3. Sie geben den Kampf nie auf. Das Siegtor gegen Offenbach fiel in der Nachspielzeit. Auch gegen Elversberg war es erst ein verwandelter Foulelfmeter in der 90. Minute, der den Punkt sicherte. Damit beweisen die Löwen, dass sie einen langen Atem haben und zu keiner Zeit aufgeben. „Ich bin total zufrieden. Die Jungs stehen zueinander, das machen sie unglaublich gut“, freut sich Cramer, der auch den Einsatz im Training lobt.

4. Sie lassen sich nicht erschrecken. 2:0 gegen die Stuttgarter Kickers, 1:1 gegen Elversberg und 1:0 gegen Offenbach – auch große Namen lassen die größtenteils jungen Spieler des KSV nicht in Ehrfurcht erstarren. Die Unbekümmertheit und Lockerheit machen die Auftritte der Löwen extrem sympathisch. „Wir brauchen auch keine Angst zu haben. Die Jungen spielen schnell. Und wir haben auch Spieler, die schon größere Gegner hatten“, sagt Cramer.
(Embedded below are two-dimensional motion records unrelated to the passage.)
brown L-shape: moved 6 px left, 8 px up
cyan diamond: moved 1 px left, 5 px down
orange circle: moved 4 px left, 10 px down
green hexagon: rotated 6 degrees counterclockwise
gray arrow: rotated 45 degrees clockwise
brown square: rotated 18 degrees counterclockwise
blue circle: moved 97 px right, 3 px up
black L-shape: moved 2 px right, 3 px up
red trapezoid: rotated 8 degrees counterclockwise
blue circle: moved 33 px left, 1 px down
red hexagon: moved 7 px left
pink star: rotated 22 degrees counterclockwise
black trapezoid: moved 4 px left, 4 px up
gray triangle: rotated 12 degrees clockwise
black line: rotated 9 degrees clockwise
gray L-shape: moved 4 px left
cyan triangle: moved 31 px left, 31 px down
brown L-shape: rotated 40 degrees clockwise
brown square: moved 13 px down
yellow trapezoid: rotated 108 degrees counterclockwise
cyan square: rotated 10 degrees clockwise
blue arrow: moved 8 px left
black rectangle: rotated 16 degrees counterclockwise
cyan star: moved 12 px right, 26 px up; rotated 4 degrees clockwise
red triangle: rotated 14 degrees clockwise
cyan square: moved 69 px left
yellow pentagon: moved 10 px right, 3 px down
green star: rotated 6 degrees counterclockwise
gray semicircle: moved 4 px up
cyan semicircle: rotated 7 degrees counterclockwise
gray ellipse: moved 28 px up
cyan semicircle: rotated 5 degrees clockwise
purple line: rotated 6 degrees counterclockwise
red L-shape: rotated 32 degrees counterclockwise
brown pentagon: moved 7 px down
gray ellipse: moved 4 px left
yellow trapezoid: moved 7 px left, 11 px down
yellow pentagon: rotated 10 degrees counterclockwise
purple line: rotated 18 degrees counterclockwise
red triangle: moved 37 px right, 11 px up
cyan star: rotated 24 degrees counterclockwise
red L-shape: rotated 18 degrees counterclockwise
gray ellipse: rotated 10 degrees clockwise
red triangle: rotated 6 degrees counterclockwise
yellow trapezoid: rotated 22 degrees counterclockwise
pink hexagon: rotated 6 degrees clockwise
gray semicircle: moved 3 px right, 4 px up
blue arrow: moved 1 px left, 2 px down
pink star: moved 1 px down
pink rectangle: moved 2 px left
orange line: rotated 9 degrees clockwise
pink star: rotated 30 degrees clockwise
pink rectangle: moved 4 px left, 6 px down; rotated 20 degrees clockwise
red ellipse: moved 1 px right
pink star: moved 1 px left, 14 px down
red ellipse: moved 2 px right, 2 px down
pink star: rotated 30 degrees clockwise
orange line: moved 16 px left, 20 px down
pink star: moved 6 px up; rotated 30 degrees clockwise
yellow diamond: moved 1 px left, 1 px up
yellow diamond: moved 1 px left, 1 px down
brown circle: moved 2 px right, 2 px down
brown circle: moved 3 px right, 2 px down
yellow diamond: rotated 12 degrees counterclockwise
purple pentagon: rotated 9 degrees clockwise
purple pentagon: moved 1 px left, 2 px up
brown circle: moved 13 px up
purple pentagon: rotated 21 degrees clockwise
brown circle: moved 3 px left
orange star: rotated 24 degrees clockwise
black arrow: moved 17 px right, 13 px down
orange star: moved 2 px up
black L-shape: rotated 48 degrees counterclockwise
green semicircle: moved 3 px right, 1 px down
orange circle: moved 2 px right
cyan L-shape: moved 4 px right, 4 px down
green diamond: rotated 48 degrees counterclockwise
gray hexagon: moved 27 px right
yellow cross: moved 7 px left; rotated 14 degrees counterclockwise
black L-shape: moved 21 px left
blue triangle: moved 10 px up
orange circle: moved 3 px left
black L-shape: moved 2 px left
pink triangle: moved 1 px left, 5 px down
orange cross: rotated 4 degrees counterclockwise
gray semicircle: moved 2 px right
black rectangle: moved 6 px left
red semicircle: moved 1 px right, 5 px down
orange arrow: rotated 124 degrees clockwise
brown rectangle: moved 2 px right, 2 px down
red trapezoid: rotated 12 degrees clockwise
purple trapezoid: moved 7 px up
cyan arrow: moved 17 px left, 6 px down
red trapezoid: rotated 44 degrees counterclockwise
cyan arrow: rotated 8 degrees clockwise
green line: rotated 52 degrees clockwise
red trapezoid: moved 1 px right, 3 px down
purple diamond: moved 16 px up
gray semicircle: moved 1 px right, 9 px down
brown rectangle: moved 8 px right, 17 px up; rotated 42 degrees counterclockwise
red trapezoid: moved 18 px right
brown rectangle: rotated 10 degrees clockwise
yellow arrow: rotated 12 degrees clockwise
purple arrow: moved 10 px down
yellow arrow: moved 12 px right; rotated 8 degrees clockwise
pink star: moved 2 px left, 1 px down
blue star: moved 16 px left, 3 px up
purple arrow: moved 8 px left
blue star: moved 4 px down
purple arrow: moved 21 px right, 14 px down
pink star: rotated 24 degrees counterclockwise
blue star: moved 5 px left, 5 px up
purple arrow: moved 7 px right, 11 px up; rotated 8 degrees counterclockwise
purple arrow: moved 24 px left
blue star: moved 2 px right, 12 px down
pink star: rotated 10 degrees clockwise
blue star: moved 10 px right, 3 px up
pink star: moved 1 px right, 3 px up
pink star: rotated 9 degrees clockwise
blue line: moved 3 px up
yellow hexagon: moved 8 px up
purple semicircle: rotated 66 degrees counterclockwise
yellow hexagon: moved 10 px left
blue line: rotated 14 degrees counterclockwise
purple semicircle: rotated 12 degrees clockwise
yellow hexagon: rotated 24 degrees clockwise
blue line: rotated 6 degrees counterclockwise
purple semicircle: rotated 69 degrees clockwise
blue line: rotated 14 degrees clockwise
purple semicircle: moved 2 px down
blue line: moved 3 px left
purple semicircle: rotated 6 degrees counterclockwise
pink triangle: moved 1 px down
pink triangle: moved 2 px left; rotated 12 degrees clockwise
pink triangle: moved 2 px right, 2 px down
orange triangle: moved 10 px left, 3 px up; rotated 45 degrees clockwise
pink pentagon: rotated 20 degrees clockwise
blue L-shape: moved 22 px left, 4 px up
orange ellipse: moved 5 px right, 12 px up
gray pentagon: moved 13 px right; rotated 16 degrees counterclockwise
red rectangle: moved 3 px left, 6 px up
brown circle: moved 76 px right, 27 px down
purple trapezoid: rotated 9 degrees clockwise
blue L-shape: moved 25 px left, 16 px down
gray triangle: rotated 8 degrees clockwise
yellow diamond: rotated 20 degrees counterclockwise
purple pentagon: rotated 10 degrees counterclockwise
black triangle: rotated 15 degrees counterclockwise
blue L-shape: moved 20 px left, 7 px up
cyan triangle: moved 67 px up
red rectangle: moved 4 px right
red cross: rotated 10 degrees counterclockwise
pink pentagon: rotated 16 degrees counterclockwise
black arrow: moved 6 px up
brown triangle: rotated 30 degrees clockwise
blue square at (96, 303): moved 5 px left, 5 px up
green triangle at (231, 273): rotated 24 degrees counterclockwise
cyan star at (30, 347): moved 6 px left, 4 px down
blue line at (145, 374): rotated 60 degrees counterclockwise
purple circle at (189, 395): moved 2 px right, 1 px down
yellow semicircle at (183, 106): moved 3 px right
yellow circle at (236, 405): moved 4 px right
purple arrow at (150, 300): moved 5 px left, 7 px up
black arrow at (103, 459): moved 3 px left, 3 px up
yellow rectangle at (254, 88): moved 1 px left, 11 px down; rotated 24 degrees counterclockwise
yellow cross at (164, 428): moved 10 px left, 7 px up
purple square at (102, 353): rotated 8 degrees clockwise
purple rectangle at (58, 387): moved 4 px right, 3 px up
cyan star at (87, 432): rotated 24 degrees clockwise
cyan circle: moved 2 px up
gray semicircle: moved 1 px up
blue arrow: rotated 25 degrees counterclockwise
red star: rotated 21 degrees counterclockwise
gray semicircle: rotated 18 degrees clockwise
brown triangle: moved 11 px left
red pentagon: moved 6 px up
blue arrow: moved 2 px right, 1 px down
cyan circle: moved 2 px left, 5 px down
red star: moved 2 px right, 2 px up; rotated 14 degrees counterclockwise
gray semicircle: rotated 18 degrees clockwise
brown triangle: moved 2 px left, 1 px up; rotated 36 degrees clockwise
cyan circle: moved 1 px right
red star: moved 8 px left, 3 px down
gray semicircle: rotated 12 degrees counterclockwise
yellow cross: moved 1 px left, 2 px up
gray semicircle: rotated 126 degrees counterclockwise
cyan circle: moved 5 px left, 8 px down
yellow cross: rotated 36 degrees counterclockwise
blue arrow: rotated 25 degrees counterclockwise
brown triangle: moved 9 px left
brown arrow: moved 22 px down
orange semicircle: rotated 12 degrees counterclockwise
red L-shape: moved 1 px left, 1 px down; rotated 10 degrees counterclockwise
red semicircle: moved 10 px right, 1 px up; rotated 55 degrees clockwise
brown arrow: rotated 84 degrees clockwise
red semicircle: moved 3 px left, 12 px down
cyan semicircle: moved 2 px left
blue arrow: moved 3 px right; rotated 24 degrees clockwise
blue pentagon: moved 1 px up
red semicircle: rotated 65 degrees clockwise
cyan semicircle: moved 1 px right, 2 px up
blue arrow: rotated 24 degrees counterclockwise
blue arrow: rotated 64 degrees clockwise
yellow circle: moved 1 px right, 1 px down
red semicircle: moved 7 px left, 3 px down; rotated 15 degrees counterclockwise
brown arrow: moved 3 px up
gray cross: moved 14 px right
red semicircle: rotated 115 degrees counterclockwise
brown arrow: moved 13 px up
5. Sie bekommen die Unterstützung. Wir klammern die Vorfälle beim Spiel gegen Offenbach mal aus, ansonsten gilt: Es hat ein spürbarer Stimmungsumschwung stattgefunden im Auestadion. Leider drückt der sich noch nicht in Zahlen aus, doch die Unterstützug, die die Mannschaft erhält, ist enorm und hilft gerade jungen Spielern. Wenn Tobias Cramer betont, dass ein anderer Geist im Auestadion besonders auch auf der Haupttribüne zu spüren sei, dann ist klar: Aus Nörgelei ist Zuspruch geworden. Die Zuschauer erkennen an, dass diese Mannschaft versucht, aus ihren Mitteln das Beste zu machen. Auch bei Niederlagen gibt es daheim wie durch den harten Kern, der auswärts dabei ist, viel Zuspruch.